City of Rockland v. Anderson

110 Me. 272 | Me. | 1913

Haley, J.

This is an action of replevin, brought to obtain possession of the horse called in the writ “Winona,” and is before this court on report.

*273The defendant pleaded title in himself. Prior to the 17th day of January, 1906, the city of Rockland was the owner of a sick horse, presumably used by the city for municipal purposes. The horse was coughing and discharging from the nose. The board of mayor and aldermen discussed the question of disposing of her. The chairman of the committee on city property stated that she was not worth more than $20. The aldermen discussed chloroforming, and some one suggested that somebody might be found who would take her and give her a home. The committee on city property was instructed to look into the matter.

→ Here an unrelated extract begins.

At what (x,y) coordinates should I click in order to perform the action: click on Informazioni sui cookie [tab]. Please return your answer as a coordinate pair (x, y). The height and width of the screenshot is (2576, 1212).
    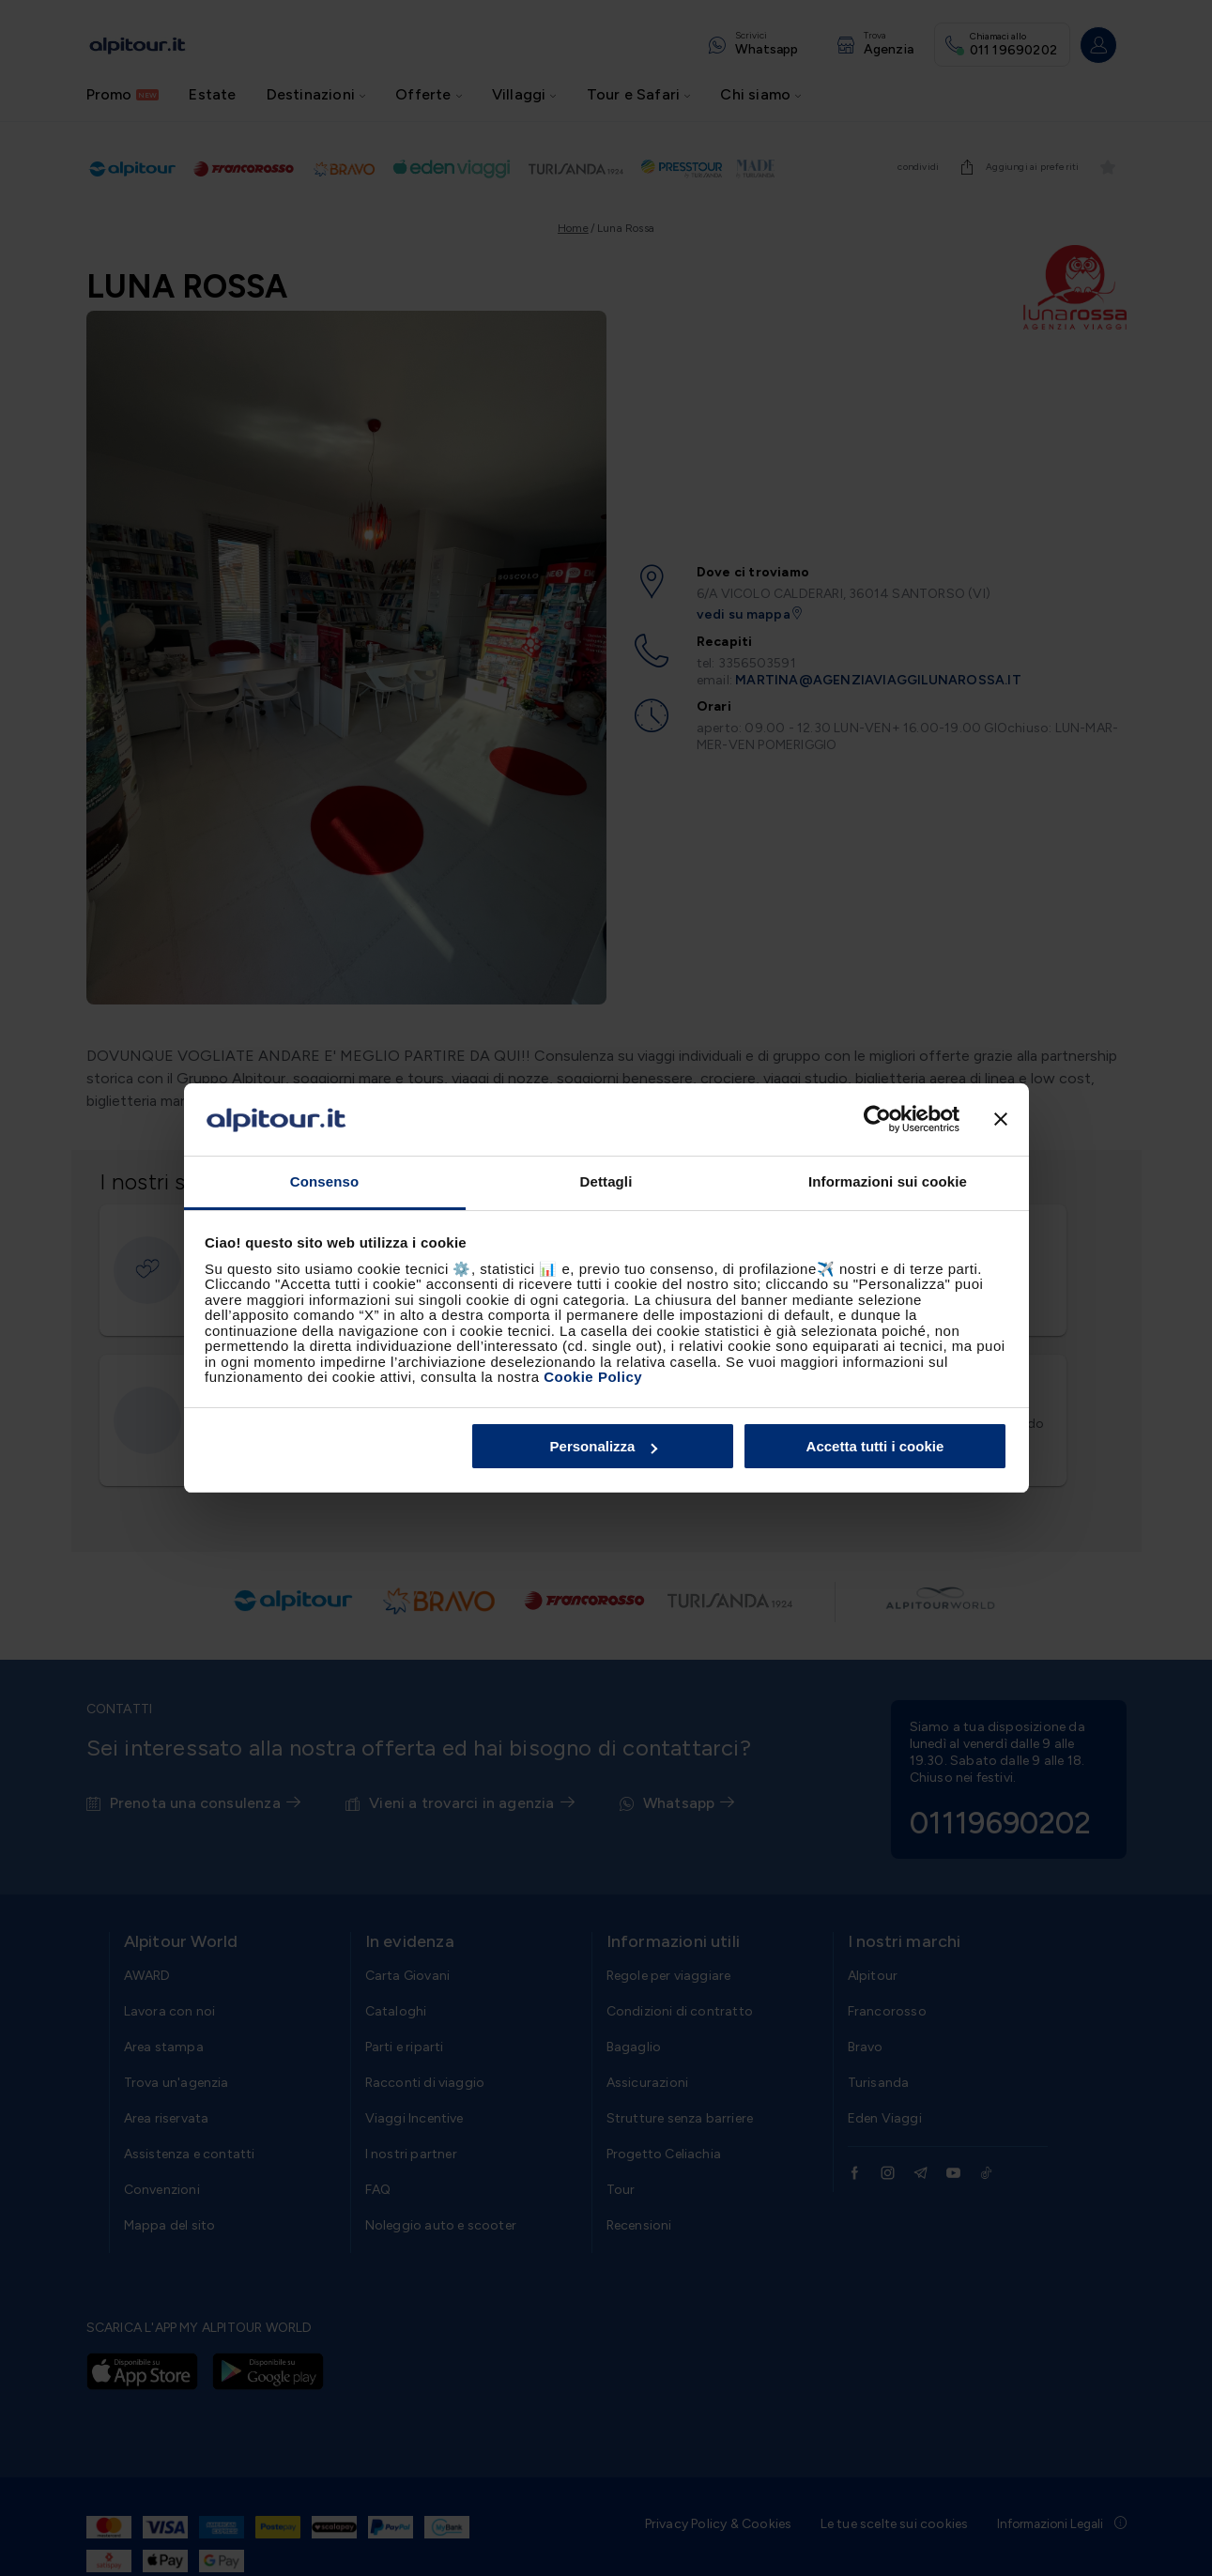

The defendant offered to give $20 for the horse, but the committee wished to make a contract fixing the manner of use and burial of the horse at her death, and made a contract in writing with the defendant to take the horse, keep her during the rest of her life, give her a good home, avoid overworking her, and, when her usefulness was over, to put her out of the way and bury her, and sold her to him upon those conditions, to which he agreed. On February 5th the city government approved and ratified the contract, and the defendant took the horse upon those terms. The defendant doctored the horse, and she improved to the extent that she could do the work of an old horse. This action was brought by another city government to obtain the horse.

The horse being the property of the city, could be sold by the' city, and the purchaser obtain a good title, if the transaction was without fraud. There is nothing in the agreed statement to raise a suspicion of fraud. The city was the owner of what was apparently a worthless horse, probably grown so in the service of the city. It was a question of whether the city would go- to the expense of feeding and doctoring her, or of putting her out of the way and burying her, or, by placing her where she would have a good home and be properly used, avoid expense. As public officers it was their duty to deal with the city’s property as prudent men would deal with their own property. It is true that the city could have gotten $20 for her in her disabled condition; but an ordinary man, who had a horse that had grown old and disabled in his service, would not sell that horse for the paltry sum of $20, to be traded about and abused for the rest of her life. It would not be humane to do so, and the municipal officers had the right to treat the city’s animals in *274a humane manner. The defendant’s agreement as to the care and the treatment to be given the horse by him was a sufficient consideration for the sale, in the condition in which the horse was turned over to him. The city and the defendant made the contract; the defendant took the horse by virtue of that contract and was bound by its terms, and, by giving the horse proper care and medical treatment, the amount of which does not appear in the case, got her so he could use her, and, after his expenditure for the horse’s benefit, the city had no right to repudiate its contract, made in good faith, and a contract that the law would uphold if made between individuals. The title to the horse passed to the defendant when she was delivered to him under the agreement, and, according to the stipulation, the mandate should be,

Judgment for the defendant, and return of property replevied, damages to be assessed at nisi prius.